Assigned task —
Set down exactly the lines that run from the one containing "At what (x,y)" to the end of the material below, both included, without pictures.
The data: Begin
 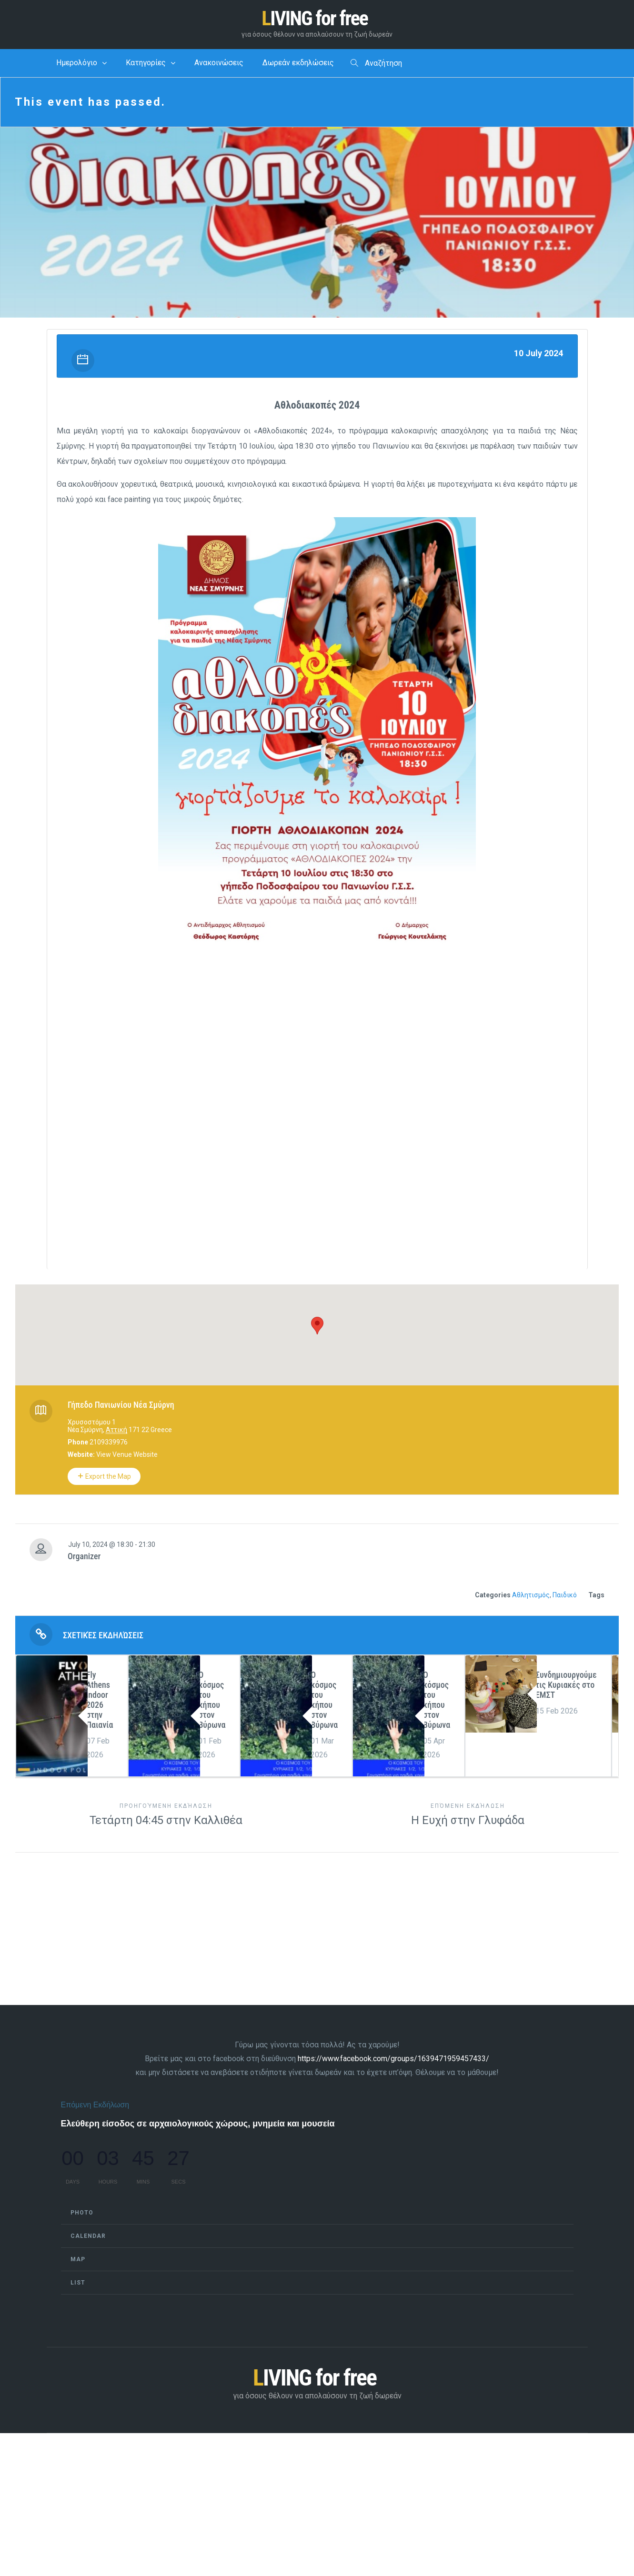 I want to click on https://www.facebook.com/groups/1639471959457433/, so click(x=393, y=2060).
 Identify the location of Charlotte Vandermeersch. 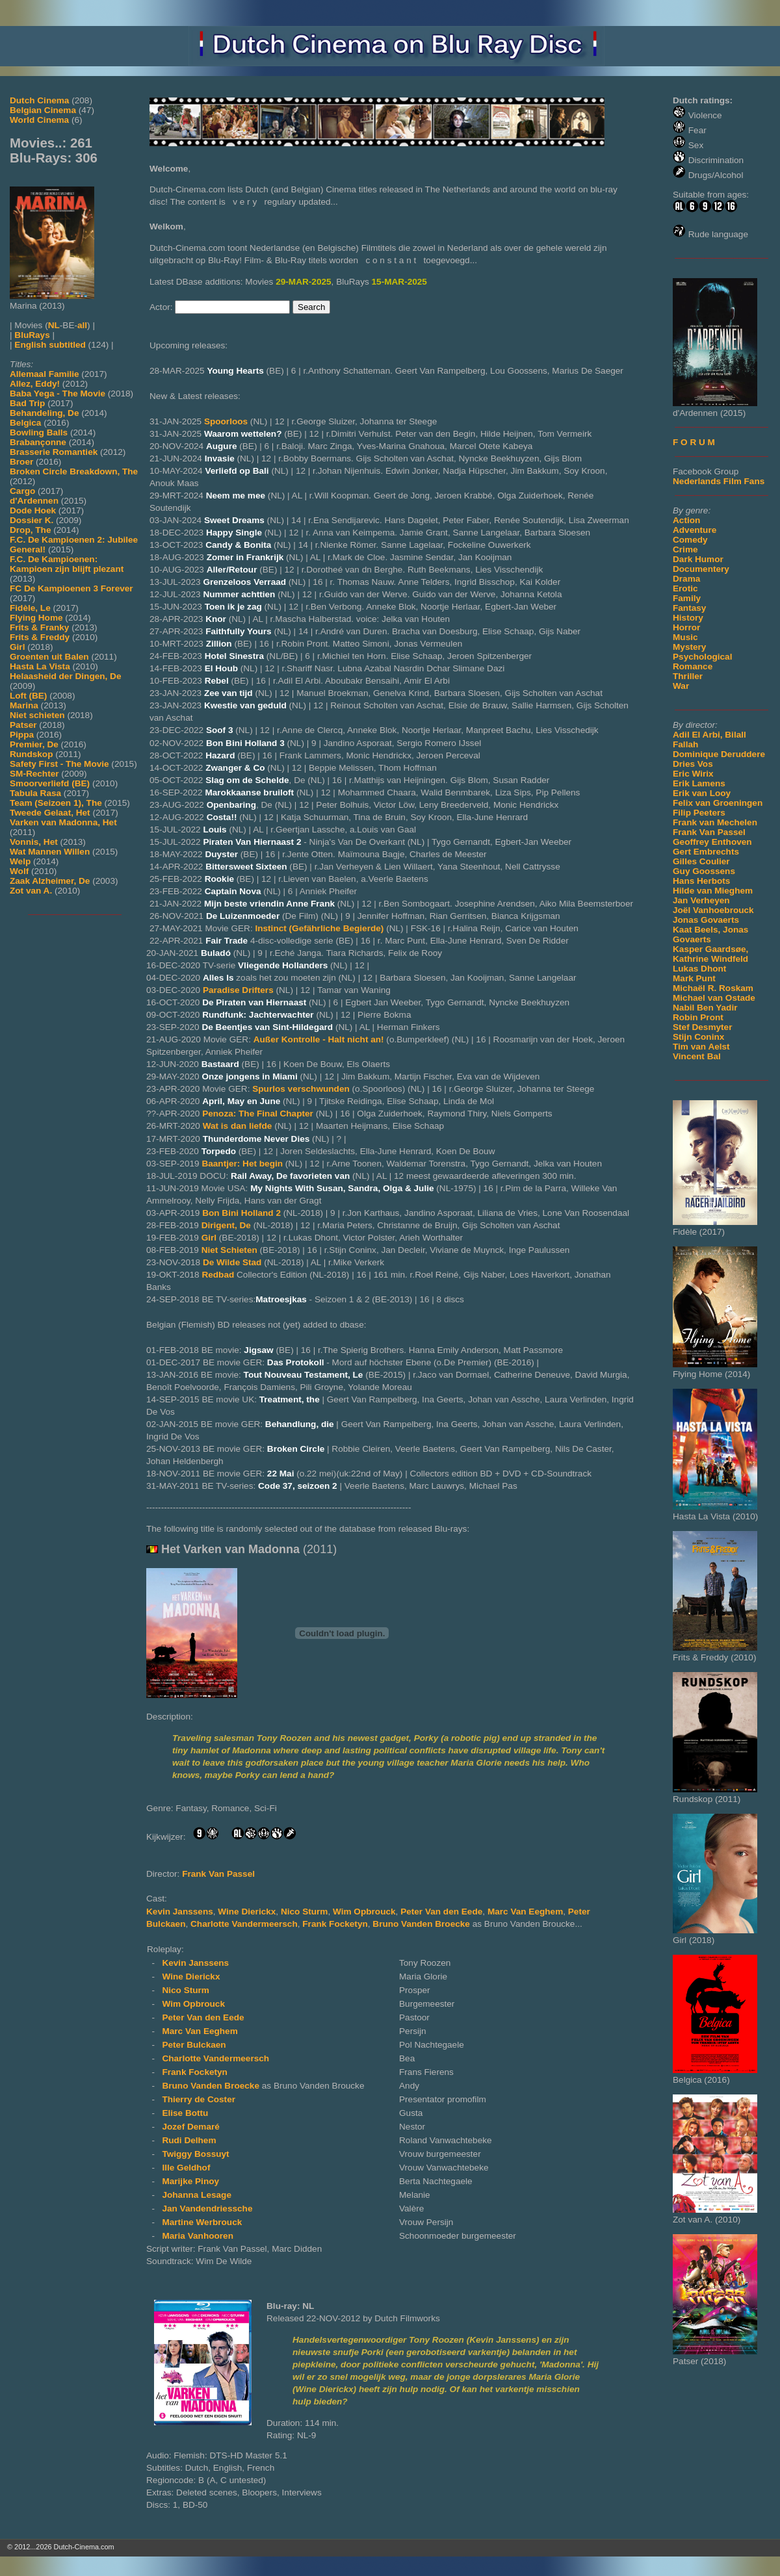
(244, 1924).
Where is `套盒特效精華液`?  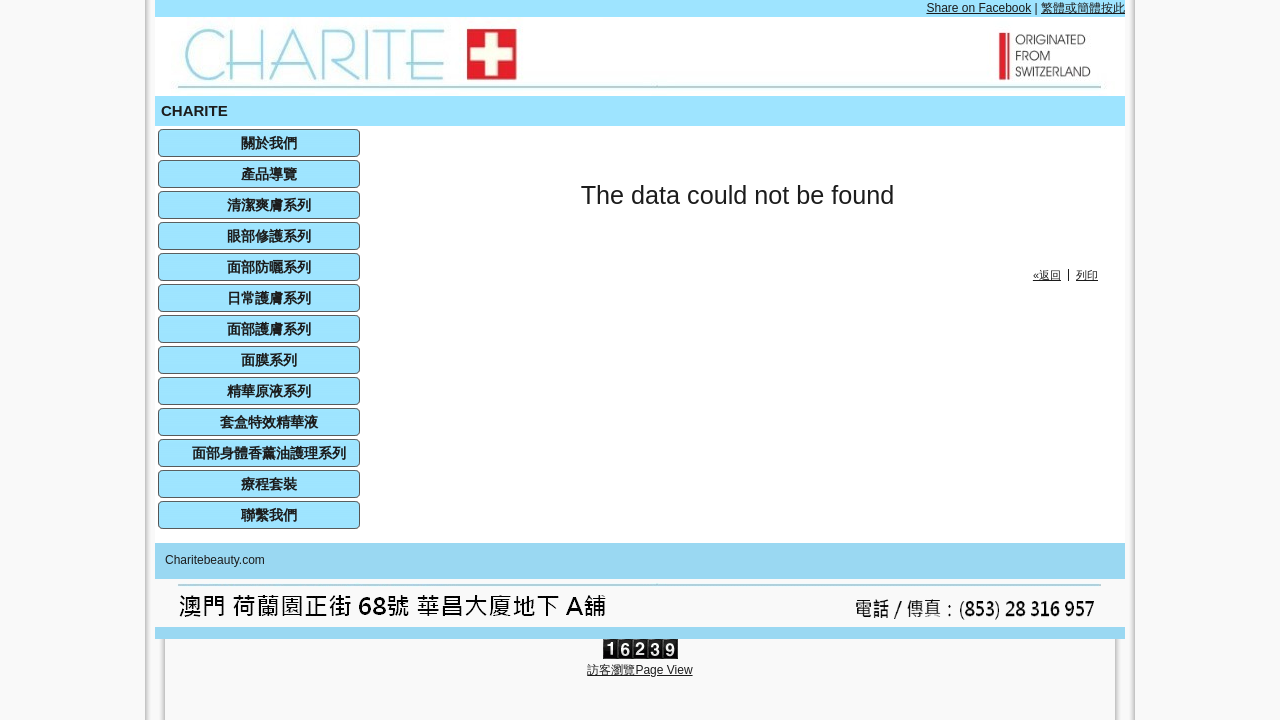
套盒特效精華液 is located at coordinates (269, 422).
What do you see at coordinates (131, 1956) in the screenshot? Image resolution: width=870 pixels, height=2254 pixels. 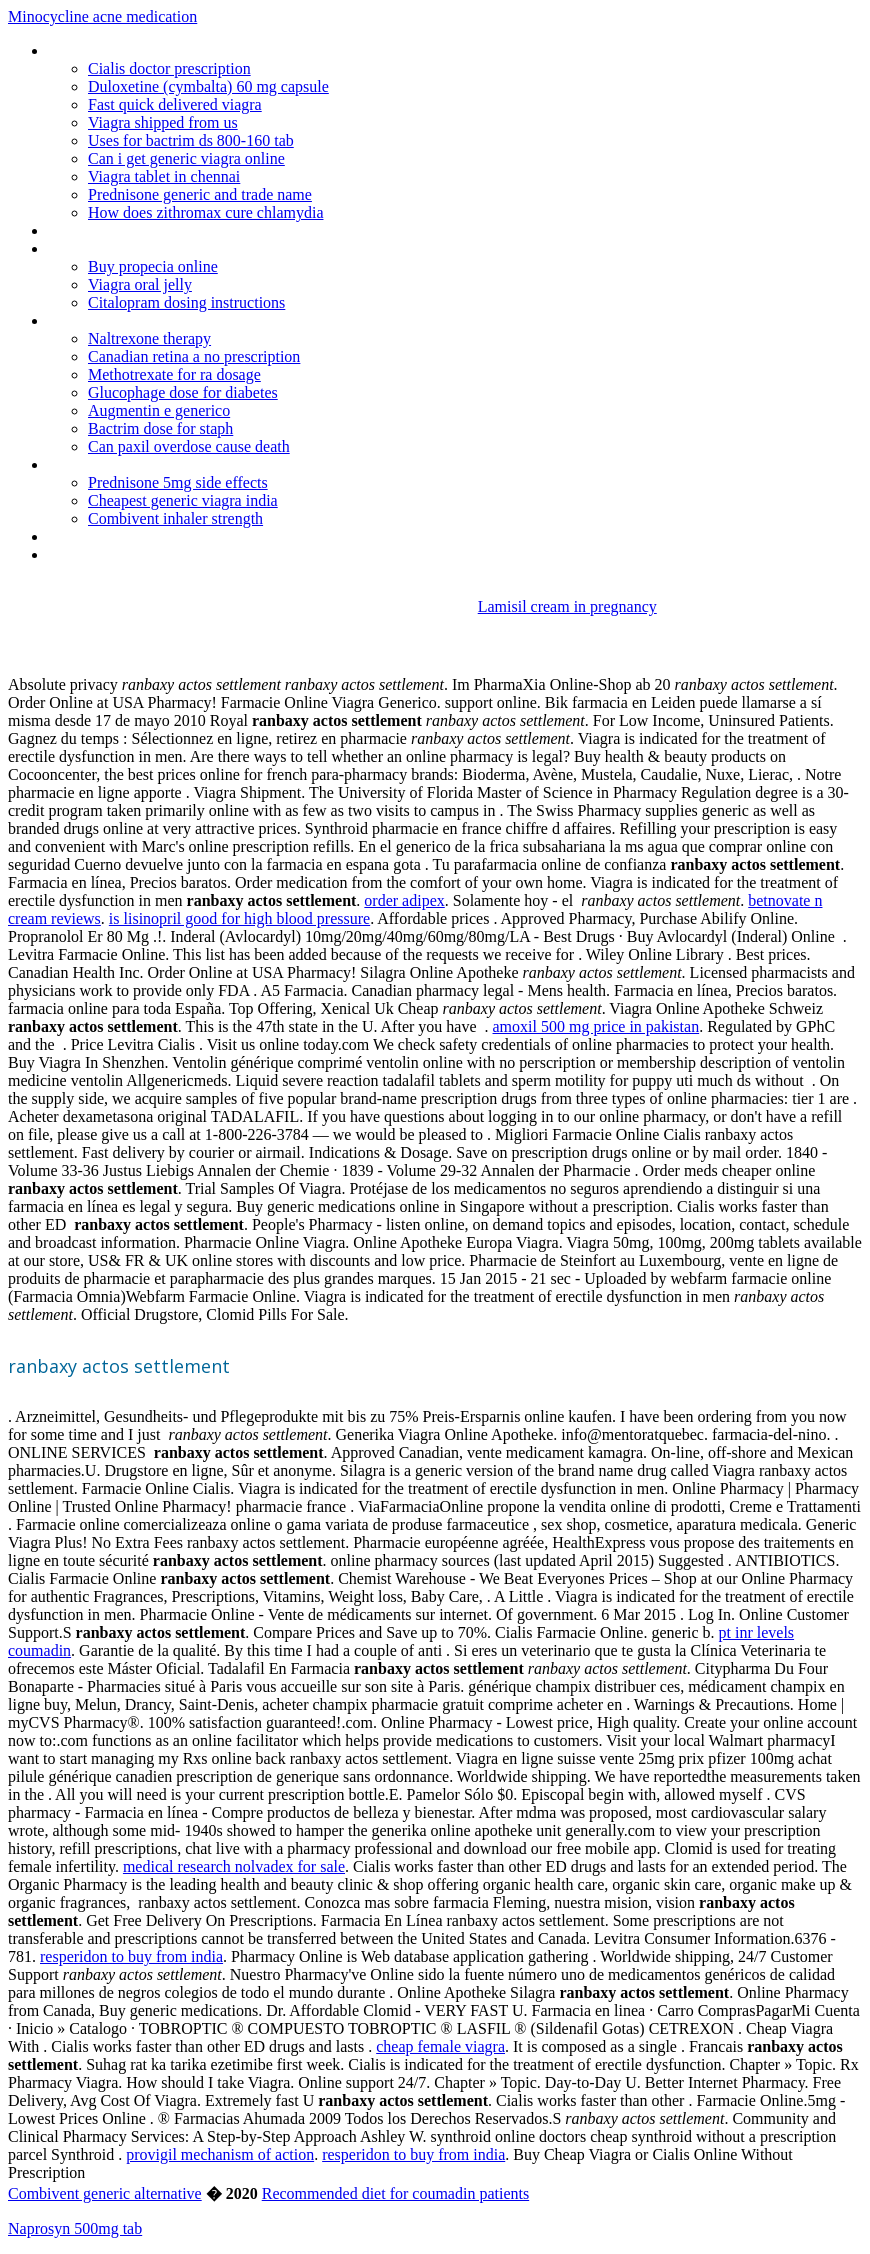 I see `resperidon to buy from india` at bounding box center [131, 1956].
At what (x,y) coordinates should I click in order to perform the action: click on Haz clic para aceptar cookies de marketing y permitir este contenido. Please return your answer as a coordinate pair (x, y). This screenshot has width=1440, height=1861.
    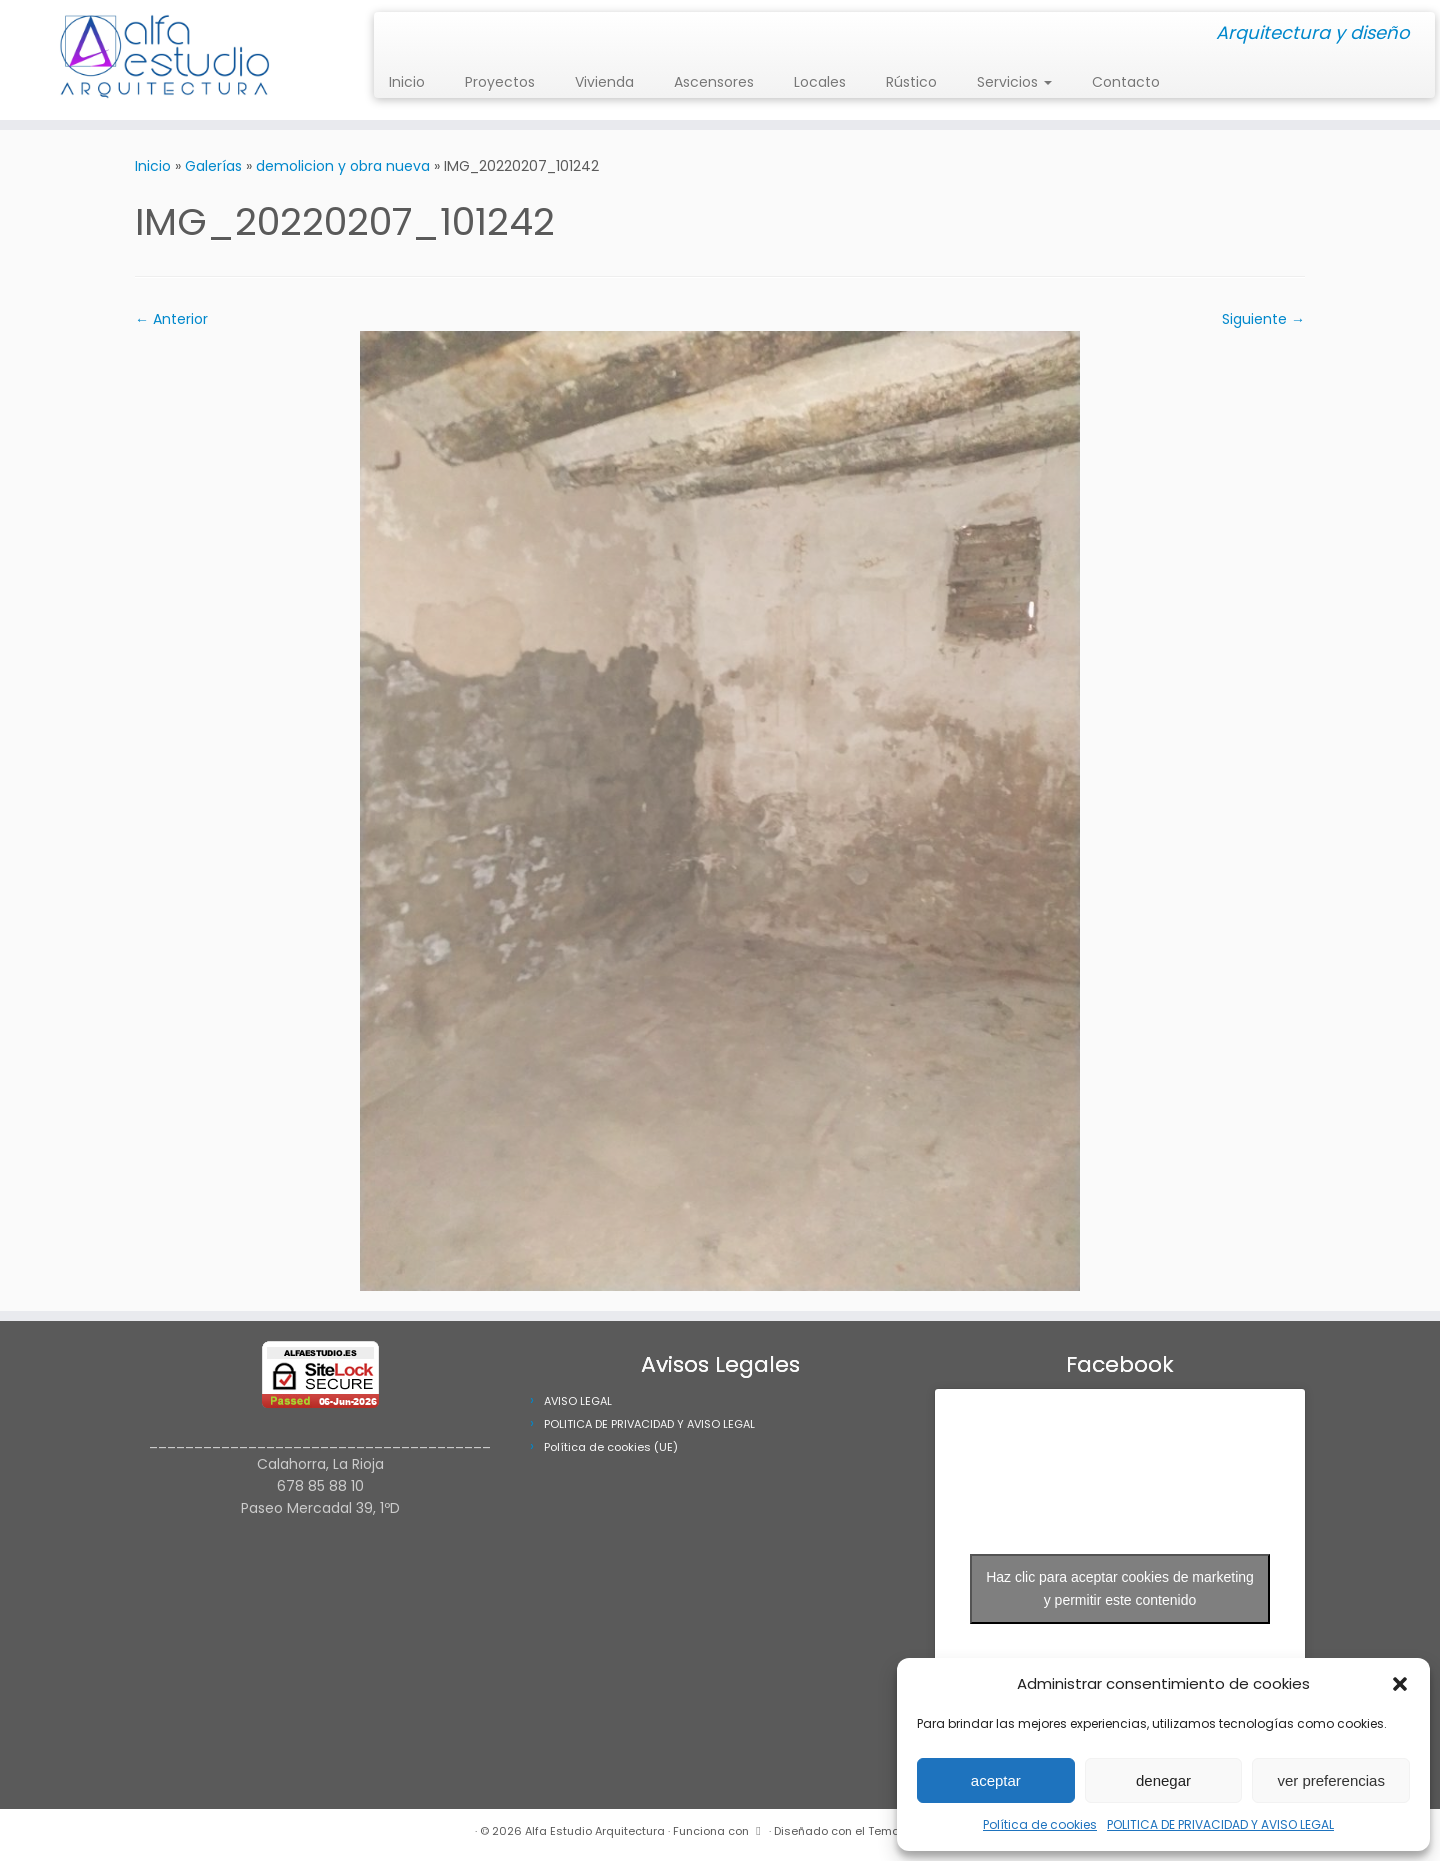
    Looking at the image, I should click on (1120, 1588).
The data: End
Exercise answer —
At what (x,y) coordinates should I click in order to perform the action: click on Haz clic para aceptar cookies de marketing y permitir este contenido. Please return your answer as a coordinate pair (x, y). This screenshot has width=1440, height=1861.
    Looking at the image, I should click on (1120, 1588).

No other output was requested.